More Than Just People Who Have Checked In

Now, the real beauty of Sonar comes from the possibility of intelligent data gathering on location information. Sonar has mentioned they might use event data, such as responses to Facebook, Eventbrite and Last.fm events to determine where people are. This means people don’t even necessarily need to be checked in for Sonar to be fairly sure they are at a given venue.

The main use of the Sonar application will be clear at any major events and conferences. When there are a lot of people in the same general area who are keen to network, you are quite likely to find new people you’d like to meet via this application. Since people are more open to networking at these events, it’s also likely to get results. And it could be so much fun!

Get The Sonar Application

The Sonar iPhone application is available to anyone in the iTunes store, while the Android application is currently in Beta. You can get your beta access by using this link and the password “sonarMUO”.

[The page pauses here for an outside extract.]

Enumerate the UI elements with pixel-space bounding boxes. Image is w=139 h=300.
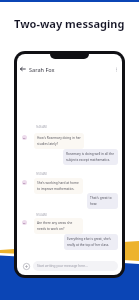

What uses do you foresee for Sonar?

  1. @refinch
    March 23, 2012 at 4:55 am

    Sonar, and its close counterpart, Highlight, both cause severe battery drain because they are constantly pinging user location. Earlier this month at SXSW, Highlight was supposed to be the "it" app, but it was a bust: an app that eats battery in a venue that is crammed with people keeping cell towers overloaded is a disaster. I learned the problem a bit late. Without my Mophie battery case, I'd have been totally disconnected. I was a bit annoyed when I found out that Highlight had been making me sweat out wondering if I'd make it through the day.

    Until Sonar and Highlight come up with a more reasonable way for users to manage the frequency of pings and provide more granular control of how the apps use services in the background, these good ideas should be avoided.

    • Angela Alcorn
      March 23, 2012 at 3:05 pm

      Very good point. I hope both the Sonar developers and Highlight developers are paying attention to this complaint and address the ping times in future app releases.